• _WORK INSTRUCTIONS_: Each line of data below is to be returned exactly, leaving out any picture.

• _THE DATA_:
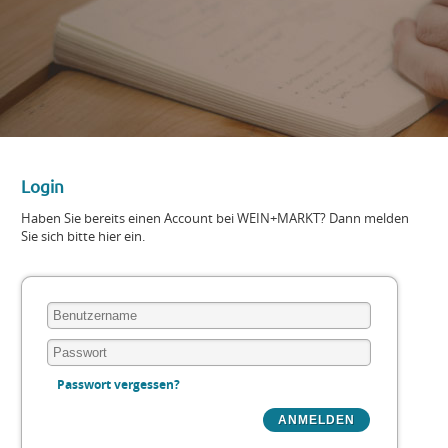
Login
Haben Sie bereits einen Account bei WEIN+MARKT? Dann melden
Sie sich bitte hier ein.
Passwort vergessen?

• _REPLY_:
Login
Haben Sie bereits einen Account bei WEIN+MARKT? Dann melden
Sie sich bitte hier ein.
Passwort vergessen?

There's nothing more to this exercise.